L’INDEMNITÉ, en principe 100 dollars par mois, leur est donnée directement dans le meilleur des cas, mais, le plus souvent, elle est versée sur un compte dont l’employeur a la signature. Si ces esclaves des temps modernes parviennent de temps à autre à envoyer une partie de leur maigre rétribution à leur famille, le gain de leurs premiers mois de travail sert en priorité à rembourser les dettes contractées pour arriver au Liban. Quant à leur logement, très rares sont celles qui disposent d’une chambre en propre. Beaucoup dorment sur le tapis du salon, une fois leurs patrons couchés, si ce n’est sous la table de la cuisine, ou encore dans un placard aménagé. Quand les employeurs s’absentent de leur domicile, il leur arrive d’enfermer à double tour leur « bonne à tout faire ». Et, s’ils ne l’emmènent pas avec eux dans leurs déplacements, ils peuvent aussi la prêter... A ces conditions de vie, communes à des milliers de domestiques sri-lankaises, s’ajoutent, pour beaucoup d’entre elles, le mépris et les insultes, les menaces et les coups, l’absence de soins en cas de maladie, quand ce ne sont pas les viols répétés commis par les hommes de la maison. Quand il leur arrive de se retrouver ainsi enceintes de leur employeur, certaines de ces malheureuses doivent se mettre en quête de grosses sommes pour avorter, cet acte étant théoriquement réprimé par la loi.

Presque quotidiennement, la presse publie des annonces de recherche, dans le style « Wanted » des westerns hollywoodiens : il s’agit de jeunes bonnes qui se sont échappées. Sans argent, sans passeport, sans amis, leur seul recours consiste à se rendre au consulat de leur pays (qui s’empressera de les ramener chez leur maître). Sinon, elles tomberont dans les griffes d’un employeur clandestin, lequel sera en position de force pour les exploiter davantage encore.

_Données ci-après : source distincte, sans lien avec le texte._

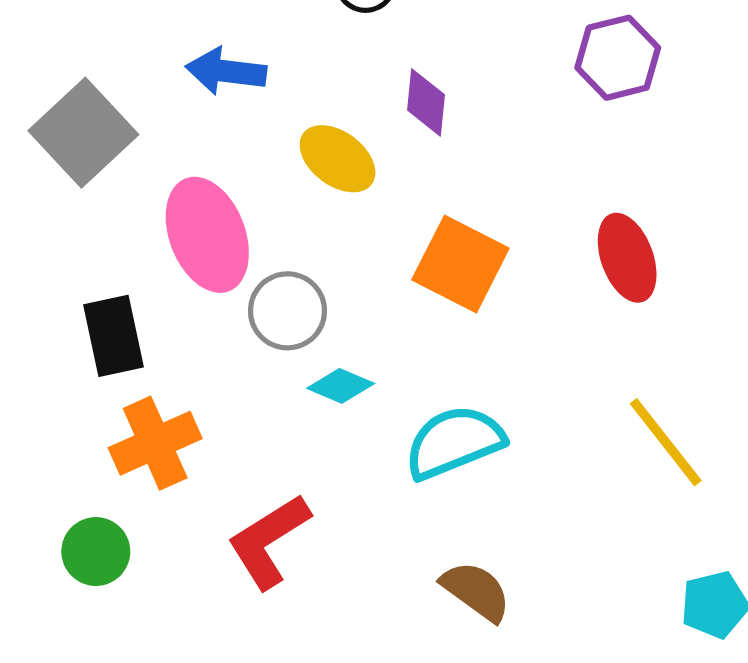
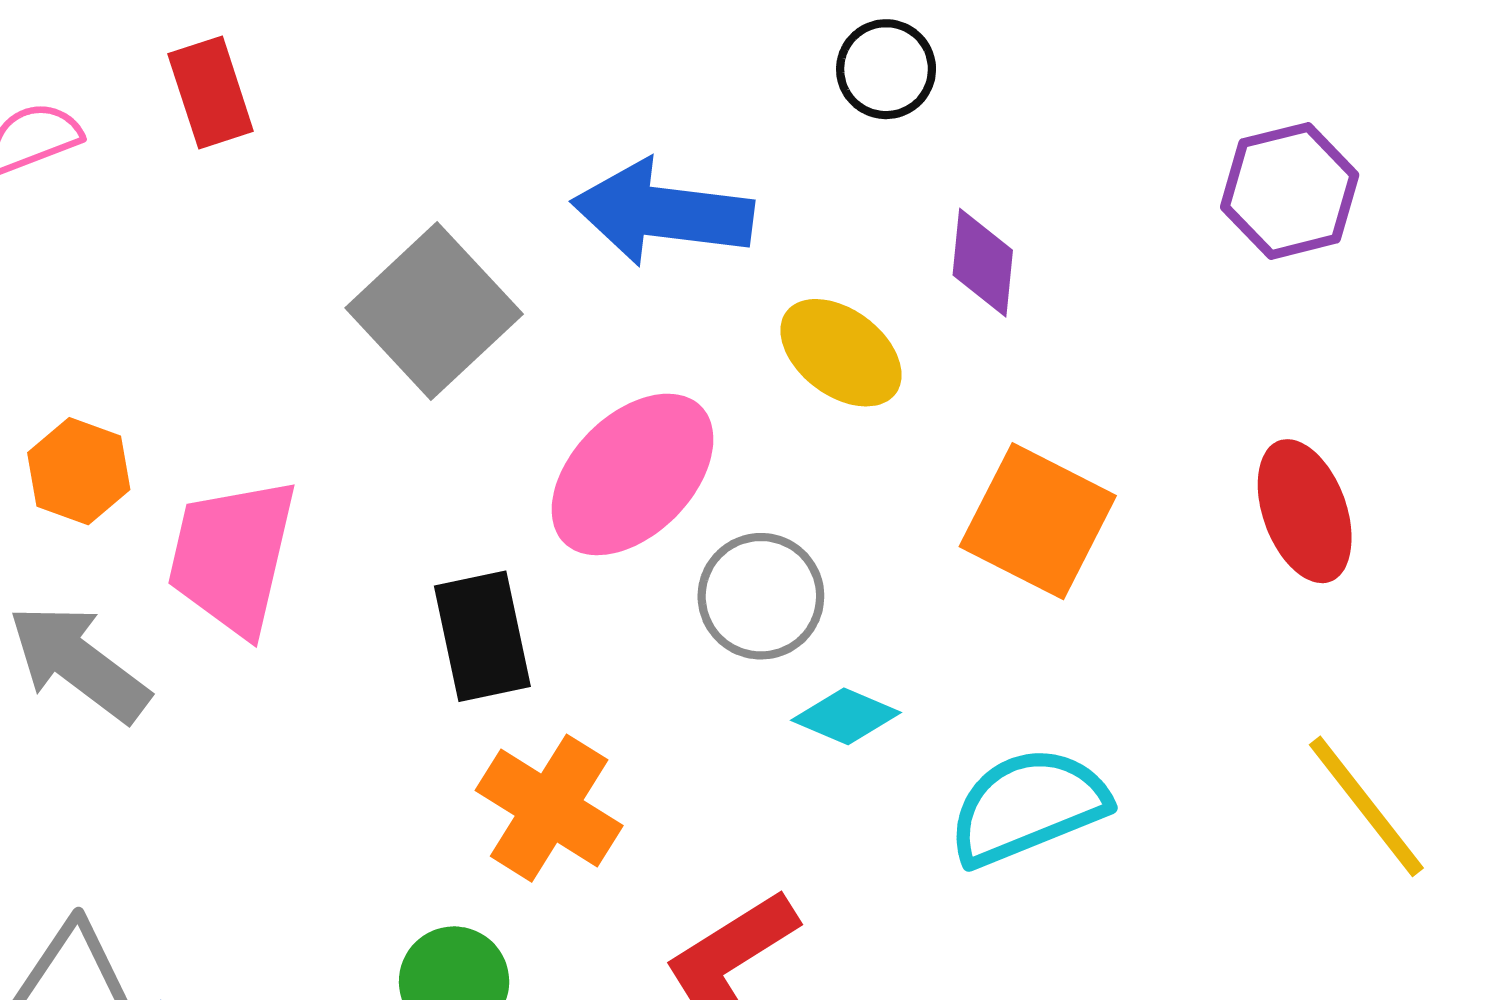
blue arrow: (226, 71) -> (663, 213), size x1.4
pink ellipse: (207, 235) -> (632, 474), turned 66
orange cross: (155, 443) -> (549, 808), turned -34

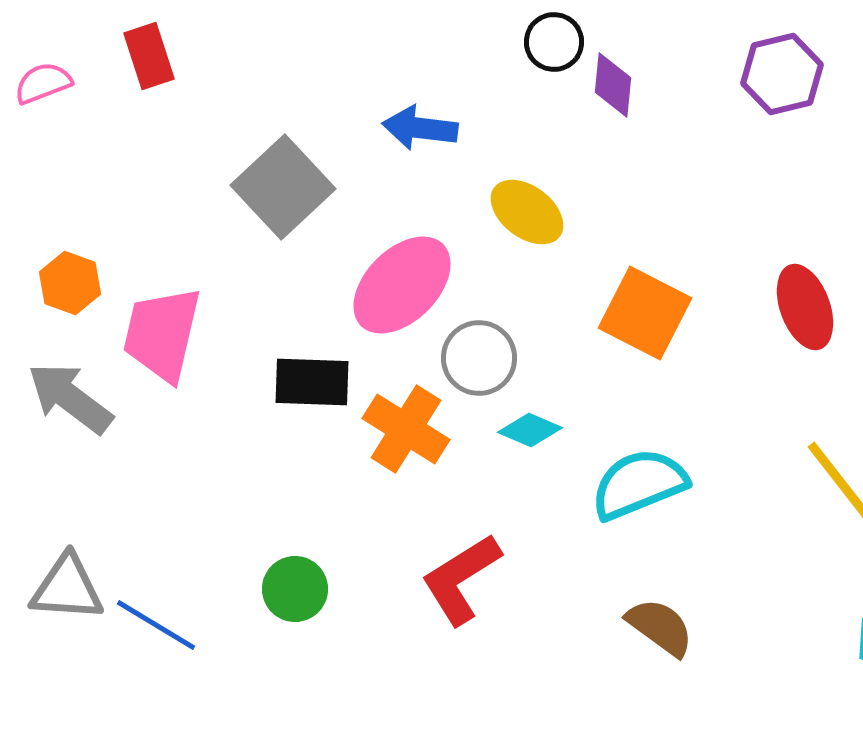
purple hexagon: (1290, 191) -> (782, 74), moved
blue arrow: (663, 213) -> (420, 128), size x0.7
purple diamond: (983, 263) -> (613, 85), moved
black rectangle: (482, 636) -> (312, 382), turned -76
orange cross: (549, 808) -> (406, 429), moved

Avec beaucoup de chance, quelques fugitives seront recueillies et protégées par de rares compatriotes plus ou moins aisés. L’autre salut peut venir de Soeur Angela, une religieuse sri-lankaise qui a fondé un centre d’accueil à Borj Hammoud, dans la banlieue de Beyrouth, et tente d’aider ces exploitées. Aucune loi du travail ne protège ces travailleuses asiatiques ou africaines, et, si elles osent se plaindre à la Sécurité libanaise (l’équivalent de la gendarmerie française), elles ne sont pas prises au sérieux. Pis : selon le service social du Conseil des Eglises du Moyen-Orient à Beyrouth, beaucoup d’entre elles croupissent même en prison, sur la foi de fausses accusations portées à leur encontre par leurs employeurs, qui trouvent là un moyen rapide et efficace de se débarrasser d’elles.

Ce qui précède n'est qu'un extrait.